Adele has always wanted to travel. She sees herself on the Italian Riviera in a tiny little bikini strolling along the beach and raising eyebrows and a few other things. She has plenty of money for a ticket to this paradise of pasta and permissiveness, but she cannot bring herself to make the reservation. “How can I leave Sissy for that long? “ she said. “I could never put her in a kennel. She might get a cough.”

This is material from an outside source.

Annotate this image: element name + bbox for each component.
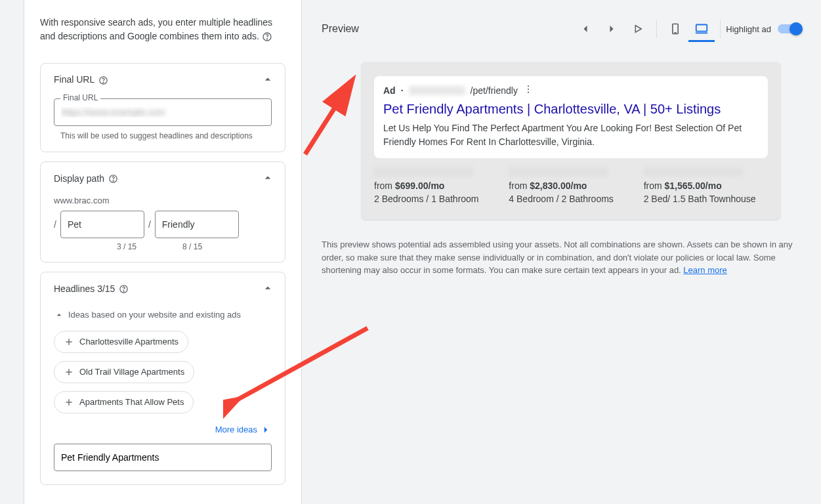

She didn’t mention that bikinis tend to sag in the wrong places and are too skimpy to cover the essentials these days. She also didn’t mention that if anyone she doesn’t know calls her, she hangs up immediately. “It’s one of those crank calls,” she says. “I can always feel it.“ In her dream, she sees herself going out with a tall, ageless Italian lothario and…well, if it happens, it happens…but that is only in her dream. She knows that the footnote to her sybaritic vision is: I am afraid of strangers, even Italian ones. And so she tells me of her wonderful travel ideas and shakes her head as she explains that she would leave in a minute if it weren’t that Sissy needs her.

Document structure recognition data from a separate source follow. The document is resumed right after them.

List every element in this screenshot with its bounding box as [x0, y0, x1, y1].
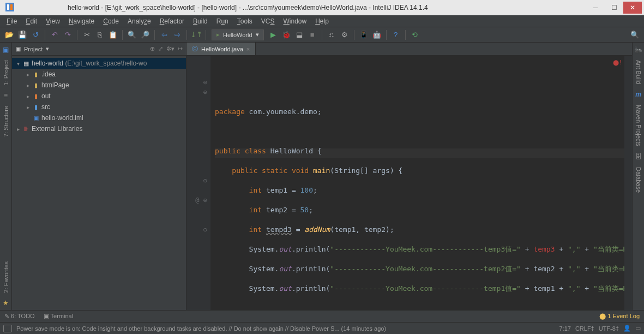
help-icon[interactable]: ?	[390, 29, 402, 41]
tab-ant[interactable]: Ant Build	[635, 57, 642, 87]
paste-icon[interactable]: 📋	[107, 29, 119, 41]
copy-icon[interactable]: ⎘	[94, 29, 106, 41]
tab-project[interactable]: 1: Project	[3, 57, 9, 88]
maximize-button[interactable]: ☐	[605, 2, 623, 14]
run-icon[interactable]: ▶	[267, 29, 279, 41]
tab-maven[interactable]: Maven Projects	[635, 102, 642, 150]
tree-row[interactable]: ▣ hello-world.iml	[12, 112, 186, 123]
expand-arrow-icon[interactable]: ▸	[14, 126, 22, 132]
open-icon[interactable]: 📂	[3, 29, 15, 41]
undo-icon[interactable]: ↶	[49, 29, 61, 41]
expand-arrow-icon[interactable]: ▸	[24, 93, 32, 99]
find-icon[interactable]: 🔍	[126, 29, 138, 41]
save-icon[interactable]: 💾	[16, 29, 28, 41]
settings-icon[interactable]: ⚙	[339, 29, 351, 41]
menu-build[interactable]: Build	[190, 16, 211, 26]
code-editor[interactable]: ⊖⊖ ⊖ @ ⊖ ⊖ ⬤! package com.youmeek.demo; …	[186, 56, 632, 310]
menu-help[interactable]: Help	[312, 16, 332, 26]
jrebel-icon[interactable]: ⟲	[409, 29, 421, 41]
tree-external-libs[interactable]: ▸ ⊪ External Libraries	[12, 123, 186, 134]
make-icon[interactable]: ⤓⤒	[190, 29, 202, 41]
expand-arrow-icon[interactable]: ▾	[14, 61, 22, 67]
structure-strip-icon[interactable]: ≡	[4, 91, 8, 100]
menu-file[interactable]: File	[3, 16, 20, 26]
line-separator[interactable]: CRLF‡	[575, 325, 594, 332]
app-icon	[5, 3, 15, 13]
minimize-button[interactable]: ─	[586, 2, 605, 14]
code-text[interactable]: ⬤! package com.youmeek.demo; public clas…	[210, 56, 624, 310]
tree-row[interactable]: ▸ ▮ out	[12, 91, 186, 102]
error-stripe[interactable]	[624, 56, 632, 310]
menu-analyze[interactable]: Analyze	[124, 16, 154, 26]
editor-tab-label: HelloWorld.java	[201, 46, 243, 52]
menu-window[interactable]: Window	[280, 16, 310, 26]
android-icon[interactable]: 🤖	[371, 29, 383, 41]
file-encoding[interactable]: UTF-8‡	[599, 325, 619, 332]
favorites-star-icon[interactable]: ★	[3, 298, 9, 308]
menu-view[interactable]: View	[43, 16, 63, 26]
tab-terminal[interactable]: ▣ Terminal	[44, 313, 73, 320]
expand-arrow-icon[interactable]: ▸	[24, 82, 32, 88]
error-marker-icon[interactable]: ⬤!	[613, 58, 622, 68]
menu-refactor[interactable]: Refactor	[157, 16, 188, 26]
menu-code[interactable]: Code	[100, 16, 122, 26]
maven-icon[interactable]: m	[635, 90, 641, 99]
expand-arrow-icon[interactable]: ▸	[24, 104, 32, 110]
ant-icon[interactable]: 🐜	[634, 45, 642, 55]
replace-icon[interactable]: 🔎	[139, 29, 151, 41]
forward-icon[interactable]: ⇨	[171, 29, 183, 41]
editor-tabs: Ⓒ HelloWorld.java ×	[186, 43, 632, 56]
collapse-icon[interactable]: ⤢	[158, 45, 163, 52]
tab-todo[interactable]: ✎ 6: TODO	[4, 313, 35, 320]
cut-icon[interactable]: ✂	[81, 29, 93, 41]
window-title: hello-world - [E:\git_work_space\hello-w…	[19, 4, 586, 11]
separator	[154, 30, 155, 40]
database-icon[interactable]: 🗄	[635, 152, 642, 162]
menu-navigate[interactable]: Navigate	[65, 16, 98, 26]
tree-row[interactable]: ▸ ▮ src	[12, 102, 186, 112]
lock-icon[interactable]	[3, 325, 12, 332]
tree-row[interactable]: ▸ ▮ .idea	[12, 69, 186, 80]
tab-favorites[interactable]: 2: Favorites	[3, 258, 9, 296]
gutter[interactable]: ⊖⊖ ⊖ @ ⊖ ⊖	[186, 56, 210, 310]
event-log[interactable]: ⬤ 1 Event Log	[599, 313, 640, 320]
menu-run[interactable]: Run	[213, 16, 232, 26]
coverage-icon[interactable]: ⬓	[293, 29, 305, 41]
svg-rect-1	[7, 4, 9, 10]
status-message[interactable]: Power save mode is on: Code insight and …	[16, 325, 555, 332]
memory-indicator[interactable]: ▭	[635, 325, 641, 332]
run-config-selector[interactable]: ▸ HelloWorld ▾	[212, 29, 264, 40]
scroll-to-source-icon[interactable]: ⊕	[150, 45, 155, 52]
close-tab-icon[interactable]: ×	[246, 46, 250, 52]
redo-icon[interactable]: ↷	[62, 29, 74, 41]
vcs-icon[interactable]: ⎌	[326, 29, 338, 41]
project-tree[interactable]: ▾ ▦ hello-world (E:\git_work_space\hello…	[12, 56, 186, 310]
sdk-icon[interactable]: 📱	[358, 29, 370, 41]
debug-icon[interactable]: 🐞	[280, 29, 292, 41]
hide-icon[interactable]: ↦	[178, 45, 183, 52]
stop-icon[interactable]: ■	[306, 29, 318, 41]
close-button[interactable]: ✕	[623, 2, 642, 14]
tree-row[interactable]: ▸ ▮ htmlPage	[12, 80, 186, 91]
sync-icon[interactable]: ↺	[29, 29, 41, 41]
search-everywhere-icon[interactable]: 🔍	[629, 29, 641, 41]
expand-arrow-icon[interactable]: ▸	[24, 71, 32, 77]
project-panel-title[interactable]: Project	[24, 46, 43, 52]
project-panel-header: ▣ Project ▾ ⊕ ⤢ ✲▾ ↦	[12, 43, 186, 56]
chevron-down-icon[interactable]: ▾	[46, 45, 49, 52]
run-config-icon: ▸	[216, 31, 220, 38]
tab-database[interactable]: Database	[635, 164, 642, 196]
menu-vcs[interactable]: VCS	[258, 16, 278, 26]
back-icon[interactable]: ⇦	[158, 29, 170, 41]
inspection-icon[interactable]: 👤	[623, 325, 631, 332]
menu-tools[interactable]: Tools	[234, 16, 256, 26]
project-strip-icon[interactable]: ▣	[3, 45, 9, 55]
tab-structure[interactable]: 7: Structure	[3, 103, 9, 140]
gear-icon[interactable]: ✲▾	[166, 45, 174, 52]
tree-root[interactable]: ▾ ▦ hello-world (E:\git_work_space\hello…	[12, 58, 186, 69]
menu-edit[interactable]: Edit	[22, 16, 40, 26]
caret-position[interactable]: 7:17	[559, 325, 570, 332]
main-toolbar: 📂 💾 ↺ ↶ ↷ ✂ ⎘ 📋 🔍 🔎 ⇦ ⇨ ⤓⤒ ▸ HelloWorld …	[0, 27, 644, 43]
project-view-icon[interactable]: ▣	[15, 45, 21, 52]
editor-tab[interactable]: Ⓒ HelloWorld.java ×	[186, 43, 256, 55]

Adele has lost the world and the world has lost Adele. Think of the wonderful music she could contribute to her church; think of the children Adele could tutor and help master reading. She was, after all, a school teacher in her other unretired life. Think of the events she could see if she ventured away from her living room one evening. Think of the new horizons she would discover. The real tragedy is that Adele doesn’t think of these exciting things at all. She only thinks of Sissy. Her dog is more human to her than human beings. Sissy is a person to Adele, a person she can control, one that doesn’t frighten her and one that stays with her in a tiny little comfort zone all their own.

Sadly, there are millions of Adele’s in this world of ours. She has never figured out that the older we are the less we need to limit ourselves or use our animals as an excuse to keep living the same day over and over again. The good news is that every day, there is another person who figures out that Fido is a dog and that the real action is with the people in his world. And I think that is a very good thing.

Don't accept your dog's admiration as conclusive evidence that you are wonderful.